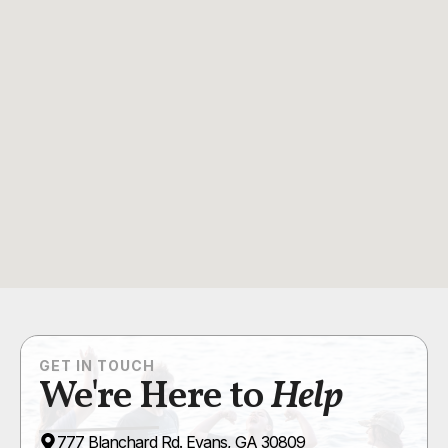
GET IN TOUCH
We're Here to
Help
777 Blanchard Rd. Evans, GA 30809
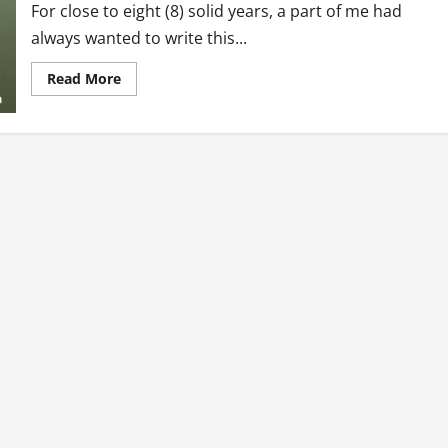
For close to eight (8) solid years, a part of me had
always wanted to write this...
Read
Read More
more
about
My
Reawakening:
How
Pressure
Consumed
Me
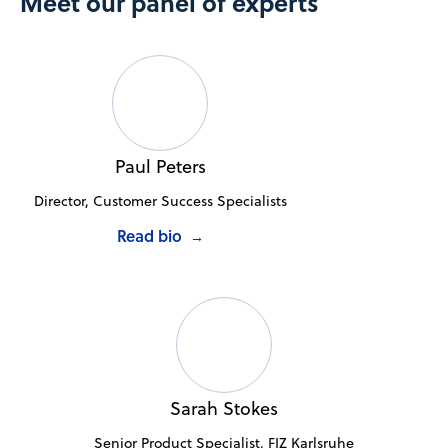
Meet our panel of experts
Paul Peters
Director, Customer Success Specialists
Read bio
→
Sarah Stokes
Senior Product Specialist, FIZ Karlsruhe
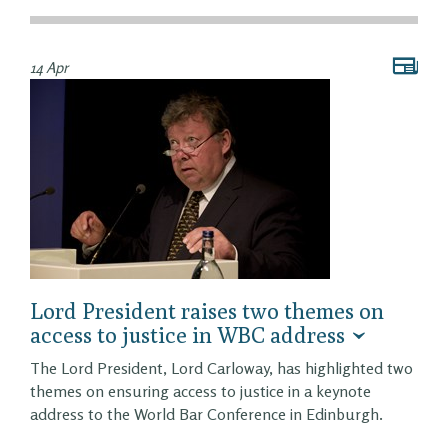
14 Apr
Lord President raises two themes on
access to justice in WBC address
The Lord President, Lord Carloway, has highlighted two
themes on ensuring access to justice in a keynote
address to the World Bar Conference in Edinburgh.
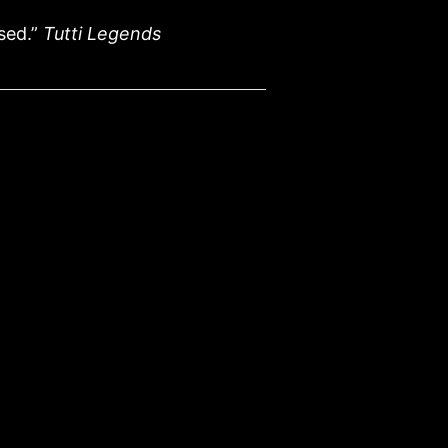
sed.”
Tutti Legends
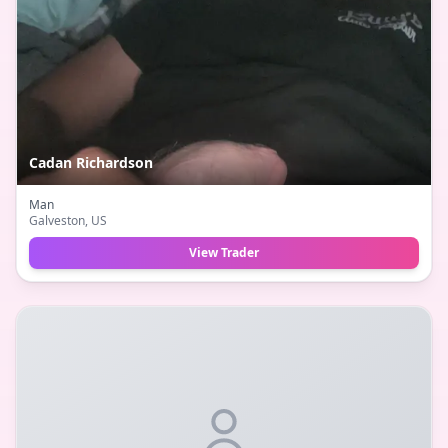
Cadan Richardson
Man
Galveston
, US
View Trader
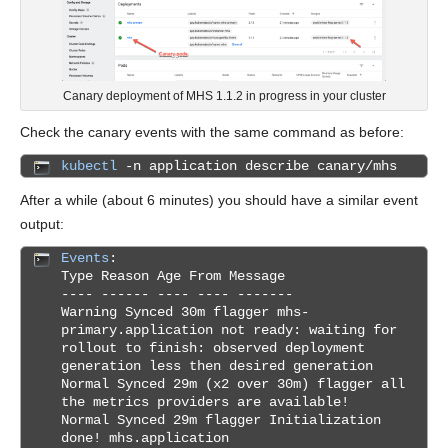
Canary deployment of MHS 1.1.2 in progress in your cluster
Check the canary events with the same command as before:
kubectl
-n application describe canary/mhs
After a while (about 6 minutes) you should have a similar event
output:
Events
:
Type Reason Age From Message
---- ------ ---- ---- -------
Warning Synced 30m flagger mhs-
primary.application not ready: waiting for
rollout to finish: observed deployment
generation less then desired generation
Normal Synced 29m (x2 over 30m) flagger all
the metrics providers are available!
Normal Synced 29m flagger Initialization
done! mhs.application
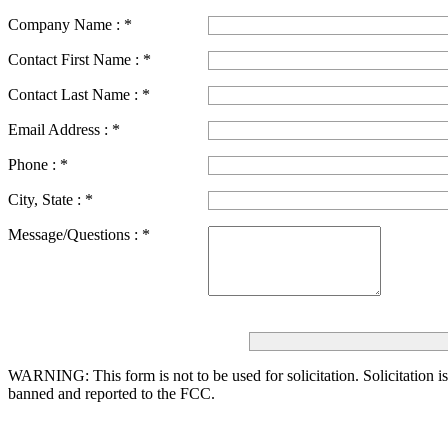
Company Name :
*
Contact First Name :
*
Contact Last Name :
*
Email Address :
*
Phone :
*
City, State :
*
Message/Questions :
*
WARNING: This form is not to be used for solicitation.
Solicitation i
banned and reported to the FCC.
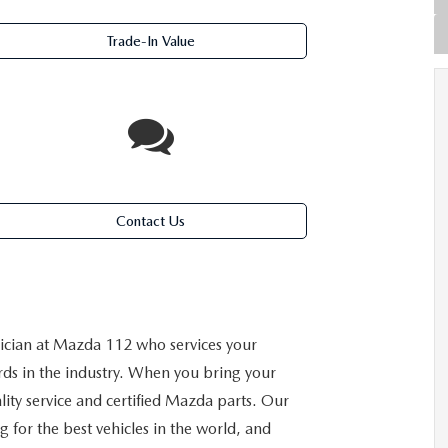
Trade-In Value
Contact Us
cian at Mazda 112 who services your
rds in the industry. When you bring your
ality service and certified Mazda parts. Our
 for the best vehicles in the world, and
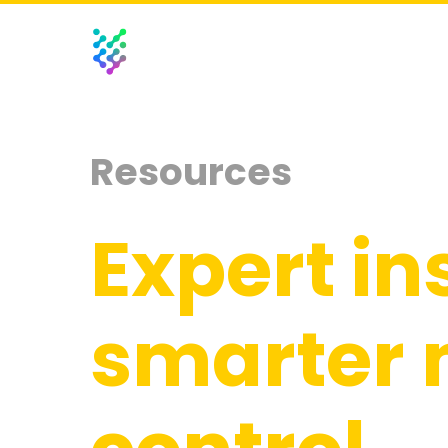
Resources
Expert in
smarter 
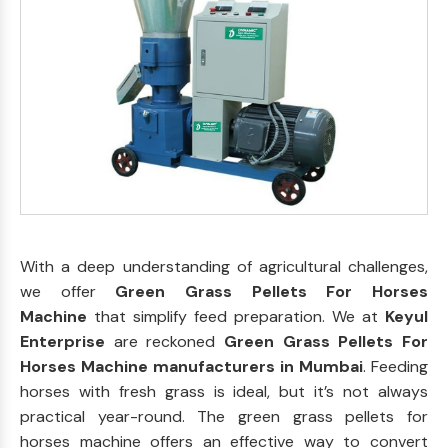
With a deep understanding of agricultural challenges,
we offer
Green Grass Pellets For Horses
Machine
that simplify feed preparation. We at
Keyul
Enterprise
are reckoned
Green Grass Pellets For
Horses Machine manufacturers in Mumbai
. Feeding
horses with fresh grass is ideal, but it’s not always
practical year-round. The green grass pellets for
horses machine offers an effective way to convert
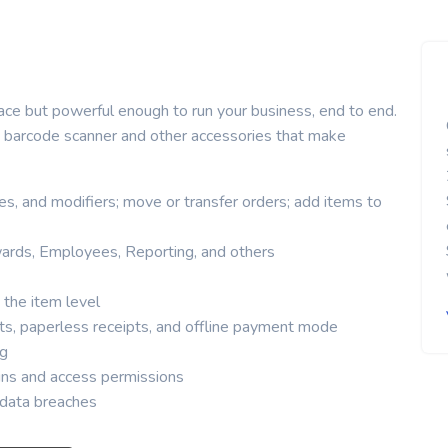
ace but powerful enough to run your business, end to end.
r, barcode scanner and other accessories that make
s, and modifiers; move or transfer orders; add items to
ards, Employees, Reporting, and others
 the item level
ts, paperless receipts, and offline payment mode
ng
s and access permissions
t data breaches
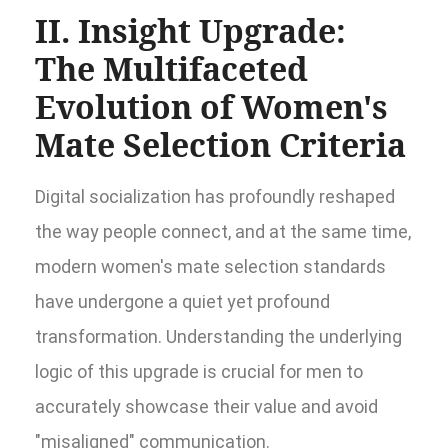
II. Insight Upgrade:
The Multifaceted
Evolution of Women's
Mate Selection Criteria
Digital socialization has profoundly reshaped
the way people connect, and at the same time,
modern women's mate selection standards
have undergone a quiet yet profound
transformation. Understanding the underlying
logic of this upgrade is crucial for men to
accurately showcase their value and avoid
"misaligned" communication.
- - - - - - -
ACTIVITY: Find and copy each line above holding "President".

SOLUTION TO THIS TASK:
Lord President raises two themes on
The Lord President, Lord Carloway, has highlighted two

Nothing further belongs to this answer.